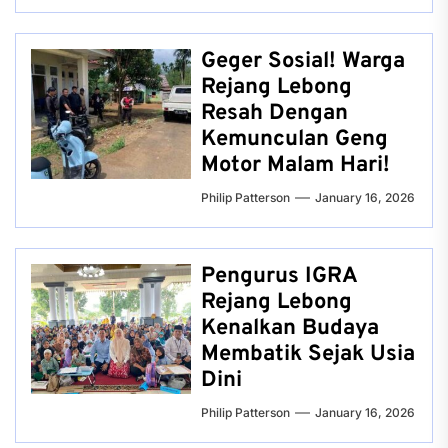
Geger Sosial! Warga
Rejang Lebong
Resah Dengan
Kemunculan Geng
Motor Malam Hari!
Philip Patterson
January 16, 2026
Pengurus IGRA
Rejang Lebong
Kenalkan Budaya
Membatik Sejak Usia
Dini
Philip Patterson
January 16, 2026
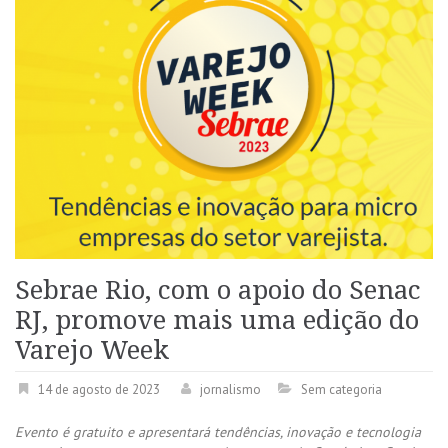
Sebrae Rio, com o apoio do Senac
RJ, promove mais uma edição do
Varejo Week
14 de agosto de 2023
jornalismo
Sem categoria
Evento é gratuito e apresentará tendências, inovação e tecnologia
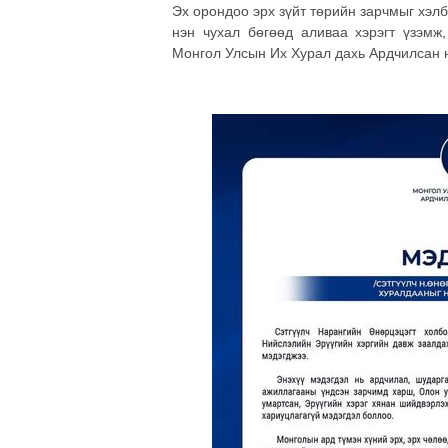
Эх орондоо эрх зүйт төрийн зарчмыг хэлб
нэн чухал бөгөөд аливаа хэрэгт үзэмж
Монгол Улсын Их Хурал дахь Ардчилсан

:::

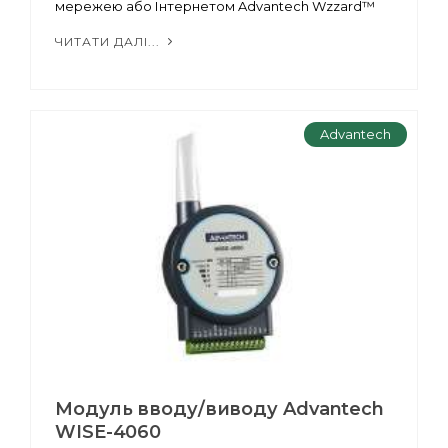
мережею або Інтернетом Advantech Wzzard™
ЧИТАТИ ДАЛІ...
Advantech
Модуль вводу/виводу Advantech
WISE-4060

:::

With the pictures removed, print only the lines starting at the line that has "Sem categoria" and ending at the line that has "Монгол Улсын Их Хурал дахь Ардчилсан", both ends included, exactly as they stand above.

Sem categoria
Evento é gratuito e apresentará tendências, inovação e tecnologia
Эх орондоо эрх зүйт төрийн зарчмыг хэлб
нэн чухал бөгөөд аливаа хэрэгт үзэмж
Монгол Улсын Их Хурал дахь Ардчилсан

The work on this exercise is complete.